After adjusting for age at index lesion, sex, hair color, eye color, all ultraviolet-related factors, smoking history, and alcohol consumption, the factors found to be associated with a significantly increased risk of developing multiple lesions were lesion location on an upper extremity (hazard ratio 1.49), age younger than 65 years (HRs of 0.58 and 0.65 for those aged 75 years and older and for those aged 65 to 74 years, respectively, vs. those younger than age 65 years), hair color (HR of 1.43 for red vs. brown/black hair), and education level (HR of 1.42 for high vs. low education level), the investigators found (Arch. Dermatol. 2010;146:848-55).

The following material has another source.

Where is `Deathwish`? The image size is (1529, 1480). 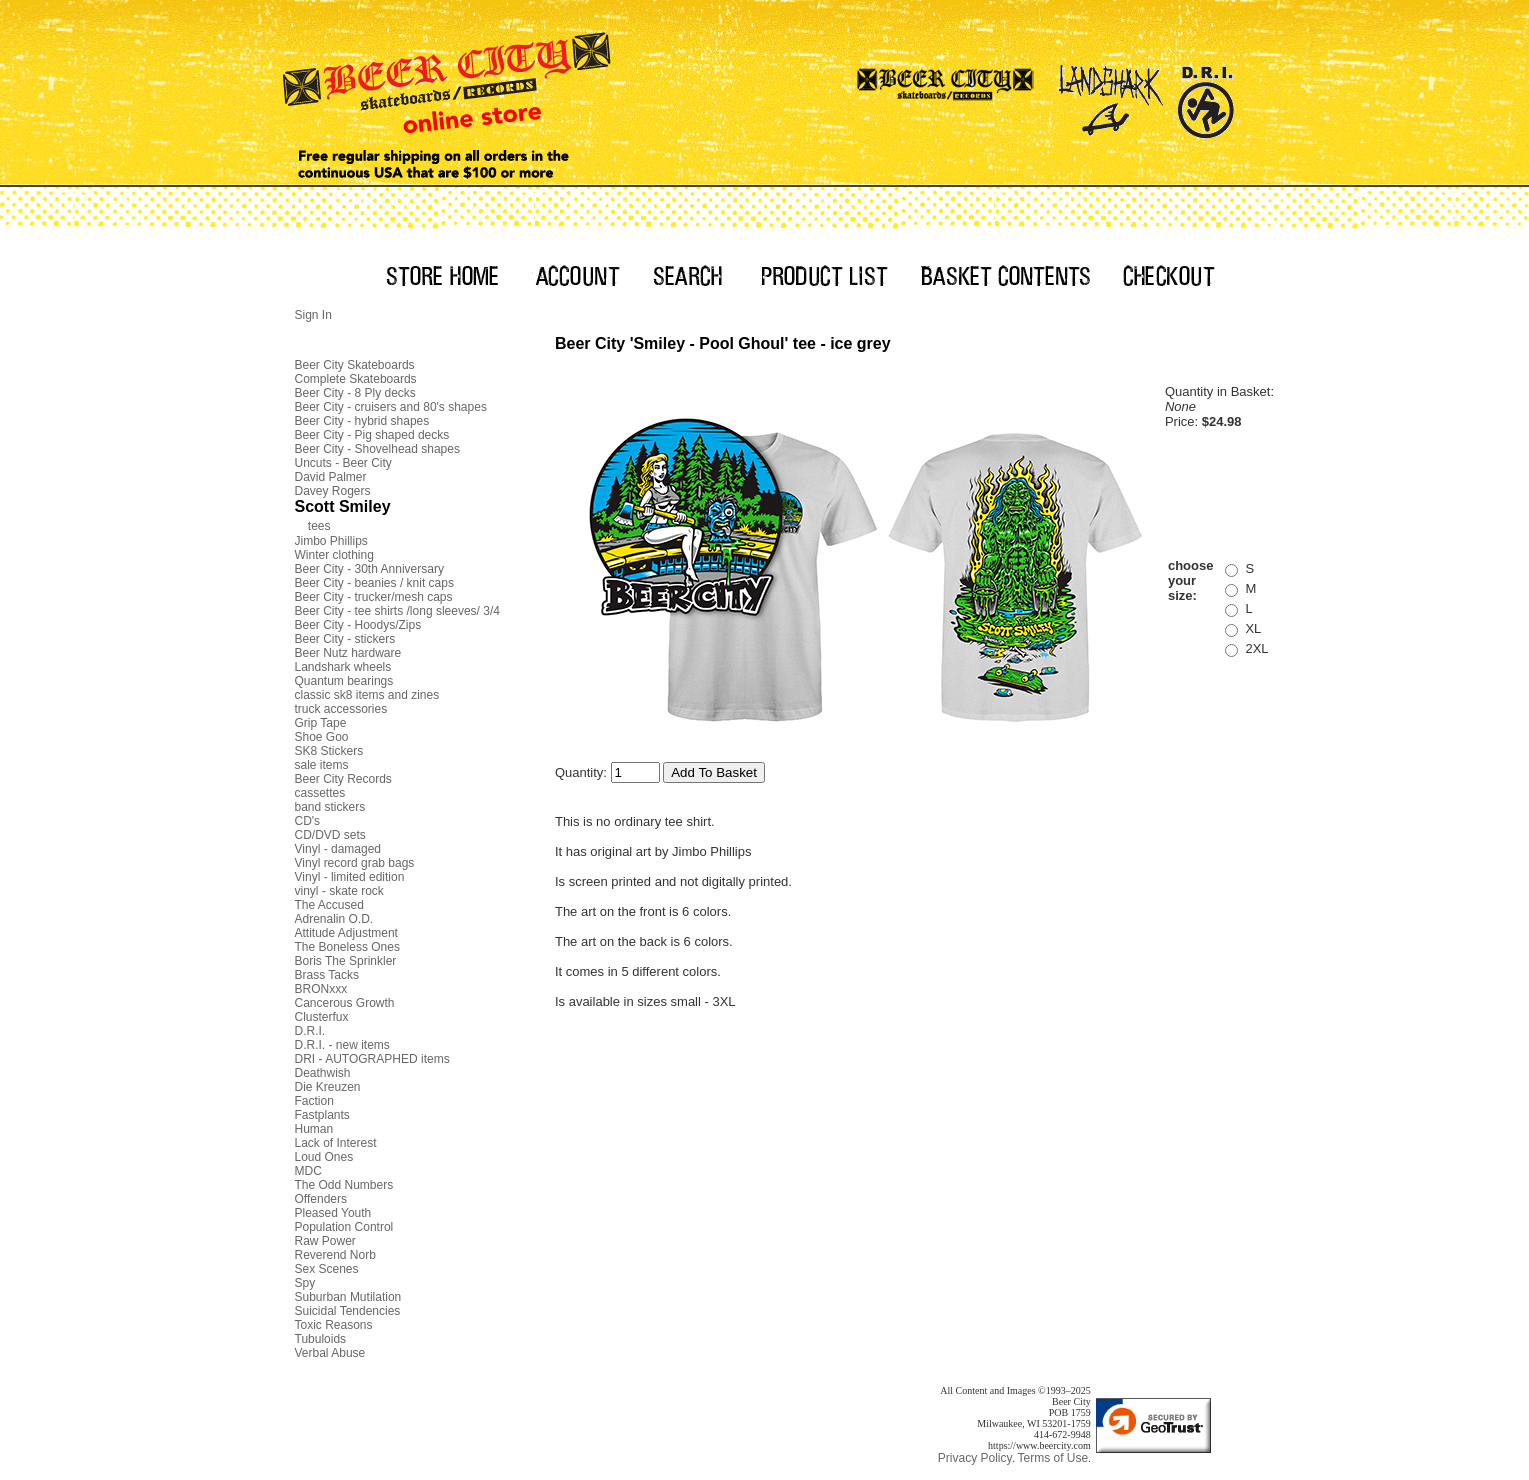
Deathwish is located at coordinates (323, 1073). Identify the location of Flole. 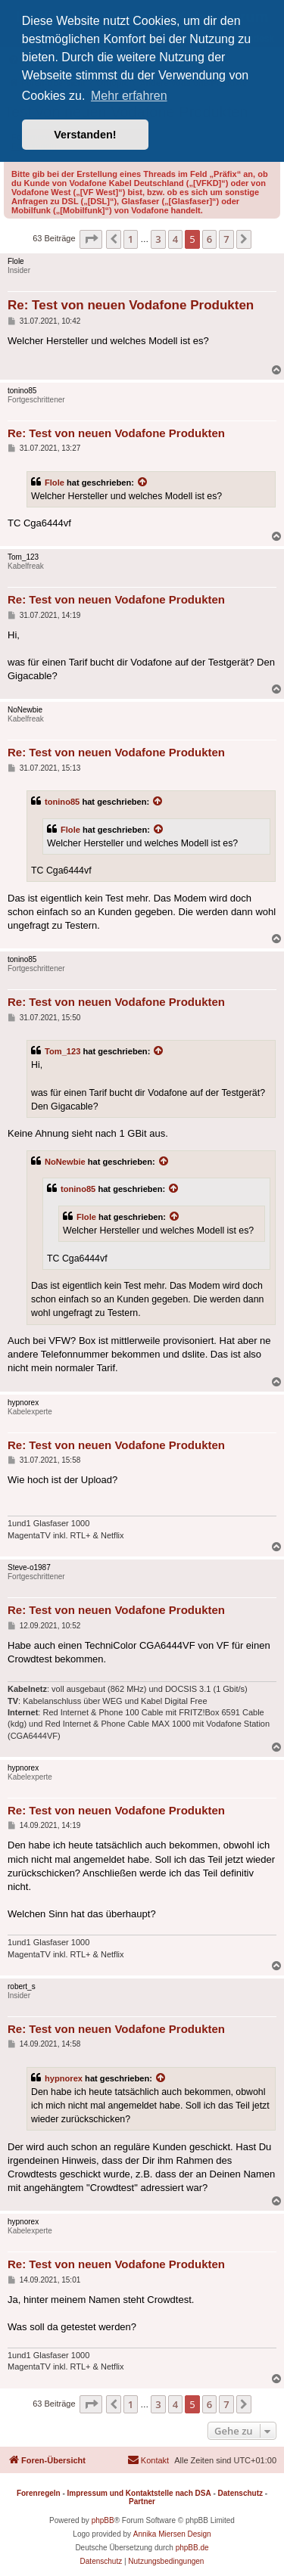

This last finding “may be explained by the probability that people with higher levels of education (which correlates strongly with socioeconomic status) have different lifestyles,” such as more frequent exposure to ultraviolet rays for intermittent periods, they said. Also, people of higher socioeconomic status generally may be expected to live longer and, thus have more time to acquire lesions.
Patients were adults aged 55 years or older from the two Rotterdam Study cohorts, including one studied in 1990, and one studied in 1999. Participants were followed for a mean of 9.5 years.
The findings – particularly regarding increased risk among younger patients and red-heads – largely support those of previous studies, although in the current study men were not shown to be at significantly increased risk of developing a first lesion, which contrasts with findings from some prior studies, the investigators noted.
The differences in risk factor profiles for those who develop single vs. multiple BCC lesions, as seen in the current study, may suggest that phenotypic characteristics of patients are less important for determining risk once “cumulative environmental-genetic interaction has surpassed a certain threshold and resulted in a lesion,” Dr. Ville Kiiski and colleagues wrote.
“The clinical relevance of this finding is that physicians’ risk assessment efforts should differentiate between patients at risk for a first lesion and those who have a history of BCC,” they said, noting that those with the identified risk factors for multiple lesions may require a more stringent follow-up regimen.
That’s not to say, however, that other BCC patients do not require follow-up. In this sample of the general population, more than 30% of the patients with BCC developed subsequent skin cancer, emphasizing the need for annual follow-up for several years,” Dr. Ville Kiiski and colleagues stressed.
Given that more than 1 million people are diagnosed with BCC in the United States each year, and given the strain that is put on limited specialized care by the need for follow-up of the large group of patients with BCCs, additional research is needed to better identify those at risk of developing multiple lesions, they concluded.
The investigators reported no financial disclosures relevant to their study.